O Nigéria é o segundo maior produtor africano de tomate, depois do Egito. Enquanto as perdas pós-colheita já constituem um grande desafio para o setor hortícola, a cadeia produtiva também enfrenta ataques recorrentes de pragas.
No país, o Ministério da Agricultura lançou, no último dia 12 de fevereiro, um programa de emergência contra a propagação da traça-do-tomateiro sul-americana (Tuta absoluta), atualmente considerada a principal praga dessa cultura. Trata-se de uma espécie de inseto da ordem das borboletas que se alimenta das folhas e dos frutos da planta, podendo provocar perdas de 80% a 100% da colheita em campos não tratados.
Segundo comunicado publicado no site do Ministério da Informação, a iniciativa visa sensibilizar os agricultores, fornecer insumos fitossanitários aprovados e garantir assistência técnica sobre práticas de manejo integrado para conter rapidamente as infestações.
O programa também servirá para difundir as variedades de tomate HORTITOM4 e HORTITOM5, desenvolvidas em 2025 e adaptadas tanto ao cultivo em campo aberto quanto em estufas ou sob irrigação. De acordo com as autoridades, essas variedades apresentam boa tolerância a doenças e rendimentos entre 21,7 e 27,2 toneladas por hectare.
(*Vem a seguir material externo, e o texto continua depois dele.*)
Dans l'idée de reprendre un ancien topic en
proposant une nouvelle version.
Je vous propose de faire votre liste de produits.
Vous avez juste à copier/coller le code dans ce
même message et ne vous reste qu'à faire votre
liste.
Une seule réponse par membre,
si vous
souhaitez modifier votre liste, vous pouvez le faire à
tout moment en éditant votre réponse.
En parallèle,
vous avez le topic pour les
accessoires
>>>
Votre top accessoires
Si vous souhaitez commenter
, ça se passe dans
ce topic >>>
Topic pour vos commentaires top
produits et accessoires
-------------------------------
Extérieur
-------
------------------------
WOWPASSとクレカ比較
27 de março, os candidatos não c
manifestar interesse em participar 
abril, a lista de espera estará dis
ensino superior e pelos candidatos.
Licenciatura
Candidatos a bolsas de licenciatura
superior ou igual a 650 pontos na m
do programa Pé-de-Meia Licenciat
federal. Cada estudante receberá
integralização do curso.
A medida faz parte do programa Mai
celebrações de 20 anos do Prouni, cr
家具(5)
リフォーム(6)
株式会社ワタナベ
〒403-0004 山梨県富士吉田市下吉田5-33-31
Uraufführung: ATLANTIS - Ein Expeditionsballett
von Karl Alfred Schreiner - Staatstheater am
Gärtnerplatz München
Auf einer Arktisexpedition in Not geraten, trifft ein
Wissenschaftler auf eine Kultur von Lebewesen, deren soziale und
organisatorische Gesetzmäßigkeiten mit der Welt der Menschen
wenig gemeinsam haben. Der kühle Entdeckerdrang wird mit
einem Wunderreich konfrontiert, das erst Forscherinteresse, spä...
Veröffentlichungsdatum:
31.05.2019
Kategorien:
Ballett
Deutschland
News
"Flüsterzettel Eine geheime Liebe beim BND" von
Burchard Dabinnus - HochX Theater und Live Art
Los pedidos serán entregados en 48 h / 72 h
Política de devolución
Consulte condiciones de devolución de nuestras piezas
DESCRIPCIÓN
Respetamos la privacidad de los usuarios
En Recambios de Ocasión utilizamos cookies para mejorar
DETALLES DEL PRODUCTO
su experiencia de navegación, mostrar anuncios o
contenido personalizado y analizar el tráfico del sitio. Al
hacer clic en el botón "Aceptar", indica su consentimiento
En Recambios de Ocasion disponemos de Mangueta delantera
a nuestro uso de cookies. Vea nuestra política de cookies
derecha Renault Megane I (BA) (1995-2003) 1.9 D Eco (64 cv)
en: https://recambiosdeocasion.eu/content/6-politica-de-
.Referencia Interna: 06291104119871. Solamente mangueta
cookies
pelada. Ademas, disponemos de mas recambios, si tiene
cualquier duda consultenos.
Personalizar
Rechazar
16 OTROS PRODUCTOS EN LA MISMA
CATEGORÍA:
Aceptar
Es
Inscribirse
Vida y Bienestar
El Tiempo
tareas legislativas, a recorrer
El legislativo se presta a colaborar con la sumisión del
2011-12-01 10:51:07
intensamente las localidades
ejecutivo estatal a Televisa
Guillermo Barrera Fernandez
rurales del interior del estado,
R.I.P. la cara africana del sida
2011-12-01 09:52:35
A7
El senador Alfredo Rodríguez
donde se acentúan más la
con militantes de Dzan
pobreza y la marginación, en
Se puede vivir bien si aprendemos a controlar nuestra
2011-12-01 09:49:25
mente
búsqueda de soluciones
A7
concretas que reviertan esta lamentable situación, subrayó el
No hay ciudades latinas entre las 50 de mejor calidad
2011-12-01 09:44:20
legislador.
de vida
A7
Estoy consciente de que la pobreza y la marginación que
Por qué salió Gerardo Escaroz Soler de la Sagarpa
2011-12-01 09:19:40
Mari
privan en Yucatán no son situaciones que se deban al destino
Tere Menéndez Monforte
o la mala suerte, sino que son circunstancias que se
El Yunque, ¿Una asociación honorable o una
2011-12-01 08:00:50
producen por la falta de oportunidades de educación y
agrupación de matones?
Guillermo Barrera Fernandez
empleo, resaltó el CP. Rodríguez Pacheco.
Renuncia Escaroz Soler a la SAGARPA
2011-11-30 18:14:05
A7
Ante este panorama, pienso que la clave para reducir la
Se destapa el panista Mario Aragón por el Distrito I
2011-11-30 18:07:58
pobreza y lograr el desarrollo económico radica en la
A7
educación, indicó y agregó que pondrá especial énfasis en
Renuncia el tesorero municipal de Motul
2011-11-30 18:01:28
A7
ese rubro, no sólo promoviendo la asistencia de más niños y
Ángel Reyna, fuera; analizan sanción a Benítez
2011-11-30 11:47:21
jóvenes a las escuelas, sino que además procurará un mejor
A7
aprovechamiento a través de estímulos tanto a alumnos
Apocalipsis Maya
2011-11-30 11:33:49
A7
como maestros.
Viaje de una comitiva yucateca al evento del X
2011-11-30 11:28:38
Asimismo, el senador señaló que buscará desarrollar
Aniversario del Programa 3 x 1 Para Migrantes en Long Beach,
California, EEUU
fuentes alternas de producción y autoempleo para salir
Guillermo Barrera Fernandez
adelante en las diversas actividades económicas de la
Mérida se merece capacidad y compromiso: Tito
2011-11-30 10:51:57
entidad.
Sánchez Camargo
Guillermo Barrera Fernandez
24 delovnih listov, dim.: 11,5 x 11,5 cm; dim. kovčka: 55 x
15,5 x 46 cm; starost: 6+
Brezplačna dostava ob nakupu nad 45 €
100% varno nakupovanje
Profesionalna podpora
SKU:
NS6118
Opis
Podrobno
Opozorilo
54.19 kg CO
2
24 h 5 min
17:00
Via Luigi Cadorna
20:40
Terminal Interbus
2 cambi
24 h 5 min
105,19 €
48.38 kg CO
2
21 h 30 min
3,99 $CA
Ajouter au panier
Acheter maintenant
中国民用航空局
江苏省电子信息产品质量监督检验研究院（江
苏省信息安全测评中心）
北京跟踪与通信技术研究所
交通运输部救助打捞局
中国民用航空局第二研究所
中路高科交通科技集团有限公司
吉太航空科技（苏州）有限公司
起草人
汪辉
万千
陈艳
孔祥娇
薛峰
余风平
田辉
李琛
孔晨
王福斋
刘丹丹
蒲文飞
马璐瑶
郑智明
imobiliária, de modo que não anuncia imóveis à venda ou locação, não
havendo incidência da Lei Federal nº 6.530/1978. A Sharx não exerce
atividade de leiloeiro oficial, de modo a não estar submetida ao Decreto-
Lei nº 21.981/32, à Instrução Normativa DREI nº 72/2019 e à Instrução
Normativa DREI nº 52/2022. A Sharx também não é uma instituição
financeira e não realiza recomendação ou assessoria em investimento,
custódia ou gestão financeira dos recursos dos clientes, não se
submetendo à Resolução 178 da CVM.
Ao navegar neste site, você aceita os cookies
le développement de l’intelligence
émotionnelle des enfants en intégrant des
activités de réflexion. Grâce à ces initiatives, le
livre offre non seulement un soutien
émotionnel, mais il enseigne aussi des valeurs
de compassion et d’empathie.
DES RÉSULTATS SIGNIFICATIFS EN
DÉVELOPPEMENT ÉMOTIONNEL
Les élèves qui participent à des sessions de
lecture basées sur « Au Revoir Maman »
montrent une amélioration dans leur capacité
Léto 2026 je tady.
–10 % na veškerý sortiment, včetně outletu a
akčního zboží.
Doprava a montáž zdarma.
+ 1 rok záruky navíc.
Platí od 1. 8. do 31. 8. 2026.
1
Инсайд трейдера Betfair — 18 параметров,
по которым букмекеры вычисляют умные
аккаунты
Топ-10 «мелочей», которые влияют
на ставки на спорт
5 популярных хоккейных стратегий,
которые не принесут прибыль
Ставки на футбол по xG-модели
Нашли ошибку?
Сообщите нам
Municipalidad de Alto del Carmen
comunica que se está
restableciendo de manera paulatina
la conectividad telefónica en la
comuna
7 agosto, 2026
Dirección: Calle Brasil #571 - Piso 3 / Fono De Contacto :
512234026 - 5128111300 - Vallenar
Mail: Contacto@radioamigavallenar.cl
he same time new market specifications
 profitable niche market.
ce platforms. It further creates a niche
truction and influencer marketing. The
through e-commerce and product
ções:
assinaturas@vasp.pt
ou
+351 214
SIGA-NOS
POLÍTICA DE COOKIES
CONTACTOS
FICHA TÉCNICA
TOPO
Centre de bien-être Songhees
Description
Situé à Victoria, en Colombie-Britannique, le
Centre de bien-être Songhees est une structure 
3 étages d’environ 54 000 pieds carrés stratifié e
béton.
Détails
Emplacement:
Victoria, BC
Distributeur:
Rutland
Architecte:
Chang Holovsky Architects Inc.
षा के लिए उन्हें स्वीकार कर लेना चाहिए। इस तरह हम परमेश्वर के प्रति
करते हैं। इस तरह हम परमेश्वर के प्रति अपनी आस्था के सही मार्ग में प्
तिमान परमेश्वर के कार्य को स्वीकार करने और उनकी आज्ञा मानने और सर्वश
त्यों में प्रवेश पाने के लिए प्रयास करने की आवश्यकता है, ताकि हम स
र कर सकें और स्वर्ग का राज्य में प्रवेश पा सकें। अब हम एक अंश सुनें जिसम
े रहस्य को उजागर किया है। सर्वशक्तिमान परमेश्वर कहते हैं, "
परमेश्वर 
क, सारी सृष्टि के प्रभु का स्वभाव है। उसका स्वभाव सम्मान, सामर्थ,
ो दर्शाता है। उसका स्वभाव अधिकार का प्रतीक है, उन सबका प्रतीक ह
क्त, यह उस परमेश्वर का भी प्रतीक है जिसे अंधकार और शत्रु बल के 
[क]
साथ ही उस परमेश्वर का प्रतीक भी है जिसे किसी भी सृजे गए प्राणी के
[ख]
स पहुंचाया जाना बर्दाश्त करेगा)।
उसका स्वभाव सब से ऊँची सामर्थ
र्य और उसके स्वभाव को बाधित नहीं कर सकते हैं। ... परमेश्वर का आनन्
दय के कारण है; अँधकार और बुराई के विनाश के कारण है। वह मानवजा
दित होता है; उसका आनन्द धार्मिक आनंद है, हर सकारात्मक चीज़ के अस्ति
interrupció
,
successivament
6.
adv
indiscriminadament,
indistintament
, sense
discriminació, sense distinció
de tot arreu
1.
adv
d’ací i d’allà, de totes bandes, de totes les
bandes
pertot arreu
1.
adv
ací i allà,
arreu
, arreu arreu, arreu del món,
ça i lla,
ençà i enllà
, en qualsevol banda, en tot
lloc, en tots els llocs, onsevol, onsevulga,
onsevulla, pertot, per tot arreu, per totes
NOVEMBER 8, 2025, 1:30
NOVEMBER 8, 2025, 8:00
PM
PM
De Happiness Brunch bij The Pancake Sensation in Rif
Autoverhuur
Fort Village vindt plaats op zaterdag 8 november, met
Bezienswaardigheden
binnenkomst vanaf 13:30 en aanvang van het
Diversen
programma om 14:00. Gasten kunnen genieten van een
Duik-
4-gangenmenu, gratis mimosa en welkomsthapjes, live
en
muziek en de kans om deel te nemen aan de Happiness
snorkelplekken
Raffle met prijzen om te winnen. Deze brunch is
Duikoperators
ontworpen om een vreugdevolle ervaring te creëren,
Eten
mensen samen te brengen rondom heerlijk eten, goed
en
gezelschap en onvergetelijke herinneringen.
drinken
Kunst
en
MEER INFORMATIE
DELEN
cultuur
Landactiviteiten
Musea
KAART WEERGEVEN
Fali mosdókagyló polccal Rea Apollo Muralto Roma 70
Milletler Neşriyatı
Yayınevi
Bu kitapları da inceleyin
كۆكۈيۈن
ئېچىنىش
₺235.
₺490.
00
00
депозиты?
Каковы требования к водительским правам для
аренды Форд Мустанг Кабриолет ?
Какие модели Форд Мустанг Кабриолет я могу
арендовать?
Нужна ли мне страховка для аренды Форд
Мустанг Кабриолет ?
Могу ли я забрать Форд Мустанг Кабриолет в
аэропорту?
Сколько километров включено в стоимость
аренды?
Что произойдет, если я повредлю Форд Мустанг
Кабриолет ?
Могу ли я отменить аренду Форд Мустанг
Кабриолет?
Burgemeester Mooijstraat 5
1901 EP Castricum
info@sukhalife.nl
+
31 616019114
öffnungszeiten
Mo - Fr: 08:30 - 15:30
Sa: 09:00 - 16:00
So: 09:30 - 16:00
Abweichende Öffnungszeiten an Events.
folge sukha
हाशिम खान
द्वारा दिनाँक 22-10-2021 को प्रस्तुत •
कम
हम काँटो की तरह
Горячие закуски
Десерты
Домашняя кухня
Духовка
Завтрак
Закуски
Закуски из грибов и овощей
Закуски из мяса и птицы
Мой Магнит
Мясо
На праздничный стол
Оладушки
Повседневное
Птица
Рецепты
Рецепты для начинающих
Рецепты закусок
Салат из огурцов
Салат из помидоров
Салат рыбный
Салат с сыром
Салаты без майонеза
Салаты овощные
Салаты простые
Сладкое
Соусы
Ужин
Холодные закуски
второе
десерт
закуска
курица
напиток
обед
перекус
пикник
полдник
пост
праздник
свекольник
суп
“A tomate não é apenas um legume amplamente cultivado e consumido no país, mas também uma importante fonte de renda para os pequenos produtores. O Nigéria está entre os principais produtores de tomate na África, e essa cultura sustenta milhões de empregos na produção, processamento, transporte e comercialização”, declarou Aliyu Sabi Abdullahi, ministro da Agricultura.
Esse desenvolvimento ocorre após a cadeia produtiva nigeriana já ter registrado, no ano passado, perdas de colheitas relacionadas à Tuta absoluta em vários estados produtores do norte, incluindo Kano, Katsina e Kaduna. Em maio de 2025, o Ministério da Agricultura estimou que essas perdas ultrapassaram 1,3 bilhão de nairas e contribuíram para o aumento dos preços nos mercados.
Em seu relatório anual de 2024 sobre a campanha agrícola no Nigéria, o NAERLS (Serviço Nacional de Extensão Agrícola e Ligação para Pesquisa) destacou, por exemplo, que o estado de Kano enfrentou naquele ano infestações de pragas, incluindo a ressurgência da Tuta absoluta.
No Nigéria, a produção de tomate praticamente estagnou em termos anuais, atingindo 3,73 milhões de toneladas, segundo dados da NAERLS, ocupando uma área de cerca de 824.000 hectares.